The accompanying tables summarize the recognized revenues and expenditures for Durham County’s General Fund, Capital Improvement Fund and Reappraisal Reserve Fund through March 31, 2019. Please note that 4-year Third Quarter Averages have been provided for comparison. This average reflects what was reported in the Third Quarter Report for the four preceding fiscal years.

Additionally, a dashboard representation is provided as a convenient way to monitor the progress of FY 2018-19 revenues and expenditures. The dashboard uses a “traffic light” indicator to represent where agencies’ revenues and expenditures are in comparison to a 4-year Third Quarter Average. A red indicator is not a cause for concern, rather an area that merits a second look. For all “red light” indicators an overview of the cause is provided.

For revenues, green represents revenues at 90% or greater than the 4-year average, yellow represents revenues between 70% and up to 90% of the 4-year average, and red represents revenues below 70% of the average. For expenditures, green represents expenditures not more than 2% greater than the 4-year average, yellow represents expenditures between 2% and 5% greater than the average, and red represents expenditures greater than 5% of the average.

EXECUTIVE SUMMARY

Revenues. Through March 31, 2019, the County collected $400,691,651 or 75.87% of the budgeted General Fund, Capital Improvement Fund and Reappraisal Reserve Fund revenue. There have been sufficient levels of collections for two of the most significant revenues in these funds -- property tax and sales tax revenue collections – that we can now make some reasonable projections for the last quarter. Current year property tax collection is tracking at 98.28% of budget, slightly under but comfortably close to the 4-year average of 98.81%. Property tax collections slow significantly during the last quarter of the fiscal year on average. End of year actual property tax collections are expected to surpass budgeted amounts by $3-$4 million.

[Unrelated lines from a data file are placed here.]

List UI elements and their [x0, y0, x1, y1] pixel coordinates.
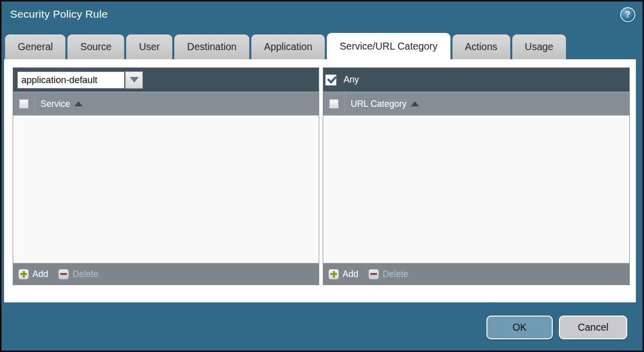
delete-icon: [368, 269, 379, 280]
any-checkbox[interactable]: [325, 74, 336, 86]
checkmark-icon: [327, 73, 337, 83]
tab-source[interactable]: Source: [67, 34, 124, 59]
url-category-actions-bar: Add Delete: [323, 263, 629, 285]
service-toolbar: [13, 68, 319, 92]
delete-icon: [58, 269, 69, 280]
tab-usage[interactable]: Usage: [512, 34, 566, 59]
url-category-toolbar: Any: [323, 68, 629, 92]
tab-application[interactable]: Application: [251, 34, 325, 59]
tab-strip: General Source User Destination Applicat…: [5, 33, 566, 59]
service-add-button[interactable]: Add: [18, 269, 48, 280]
sort-ascending-icon[interactable]: [74, 101, 83, 106]
url-category-select-all-checkbox[interactable]: [329, 99, 338, 108]
tab-actions[interactable]: Actions: [452, 34, 510, 59]
tab-content-area: Service Add Delete Any: [4, 59, 636, 302]
add-icon: [18, 269, 29, 280]
delete-button-label: Delete: [383, 269, 408, 280]
url-category-delete-button[interactable]: Delete: [368, 269, 408, 280]
dialog-title: Security Policy Rule: [10, 8, 108, 20]
url-category-select-all-cell: [323, 92, 345, 115]
service-list-body[interactable]: [13, 115, 319, 263]
dropdown-arrow-icon: [130, 77, 139, 83]
service-type-input[interactable]: [17, 71, 125, 89]
add-button-label: Add: [32, 269, 48, 280]
help-icon[interactable]: ?: [620, 7, 635, 22]
url-category-column-header[interactable]: URL Category: [351, 99, 406, 109]
url-category-add-button[interactable]: Add: [328, 269, 358, 280]
url-category-panel: Any URL Category Add Delete: [323, 67, 630, 285]
url-category-table-header: URL Category: [323, 92, 629, 115]
service-select-all-checkbox[interactable]: [19, 99, 28, 108]
any-label: Any: [344, 74, 359, 85]
service-select-all-cell: [13, 92, 34, 115]
add-button-label: Add: [343, 269, 358, 280]
tab-user[interactable]: User: [126, 34, 172, 59]
delete-button-label: Delete: [72, 269, 98, 280]
ok-button[interactable]: OK: [486, 316, 553, 339]
service-actions-bar: Add Delete: [13, 263, 319, 285]
add-icon: [328, 269, 339, 280]
service-type-dropdown: [17, 71, 143, 89]
tab-destination[interactable]: Destination: [174, 34, 249, 59]
cancel-button[interactable]: Cancel: [559, 316, 627, 339]
service-table-header: Service: [13, 92, 319, 115]
tab-general[interactable]: General: [5, 34, 65, 59]
service-panel: Service Add Delete: [13, 67, 319, 285]
service-column-header[interactable]: Service: [41, 99, 70, 109]
service-type-dropdown-button[interactable]: [125, 71, 143, 89]
service-delete-button[interactable]: Delete: [58, 269, 98, 280]
tab-service-url-category[interactable]: Service/URL Category: [327, 33, 450, 59]
url-category-list-body[interactable]: [323, 115, 629, 263]
security-policy-rule-dialog: Security Policy Rule ? General Source Us…: [0, 0, 644, 352]
sort-ascending-icon[interactable]: [411, 101, 419, 106]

Sales Tax collections remain a matter of focus and concern and are being monitored closely.  An exponential increase in refunds (sale tax paid remitted back to nonprofit agencies) to date in FY2018-19 (2.5 times higher than last year) are making the likelihood of meeting budgeted revenue less certain than desired. While gross collections are tracking with prior years, and even increasing, the refund increase is causing lower distributions to the County. Updates will be provided as the Budget Office meets with the North Carolina Department of Revenue regarding these anomalies.

Key rev Q3

Quarter report rev leg

Key revenue items with red indicator include:

  • Animal Control Fees: This fee revenue has been trending downward the past couple of years in comparison to the 4-year average. Animal Services staff attribute the revenue reduction to a change in the state-issued rabies guidance. The Department of Health and Human Services now allows animals with up-to-date rabies vaccinations to be sheltered at home after a confirmed bite. Previously, all animals were taken to the county shelter for 10 days, which cost the owner more than $100. The budget office is looking into adjusting the budget accordingly.  
  • Investment Revenue: Two primary causes are creating the signal for investment revenue.  Primarily this revenue is less predictable to project due to it being a matter of cash flow and the rising interest rates of the past few years.  Even with increasing annual budgets over the past two fiscal years actual collections have far surpassed budgeted amounts. Second, postings have been delayed in FY2018-19, and none were recorded as of this report date for the third quarter, anticipation is they will be posted shortly. The investment revenue budget has been adjusted in FY2019-20 to reflect the increased collections in FY2019-20

Rev by dept

Quarter report rev leg

Agency specific revenue items with red indicator include:

  • Legal: The 4-year average is skewed because of an overcollection of Service fees in FY14-15. Legal is projecting to not collect any revenue in this line because the type of service charges that were once utilized by County taxpayers has been filled by free or low-cost electronic replacements.
  • Elections: Due to cyclic nature of the election years, non-municipal election years result in significantly reduced revenue collection.
  • Veteran Services: The revenue for Veteran Services is an annual award from the state of North Carolina. The revenue is below the 4-year average for the third quarter because FY2017-18 is the first year these funds were budgeted as opposed to being received individually each year. It is anticipated that these funds will be received Quarter 4.
  • Soil and Water Conservation: The revenue for the third quarter is below the 4-year average because the grant from the state was received later than in prior years.However, it has since been recorded and the revenue the 4th quarter report will reflect full receipt of revenue.
  • Economic Development: The revenue for this quarter is running below the 4-year average because in FY2018-19, 500,000 was budgeted in the event that NC One grant was awarded by the State which has not occurred to date for FY 18-19. The balance is attributed to private match funds for the State JDIG awards that were recognized in a budget amendment earlier this year. Those awards will not be processed until performance criteria have been met

Expenditures. General Fund, Capital Improvement Fund and Reappraisal Reserve Fund expenditures and encumbrances through March 31, 2019 total $375,578,658 or 71.11% of the budget. The percentage is slightly below the 4-year average of 74.12%.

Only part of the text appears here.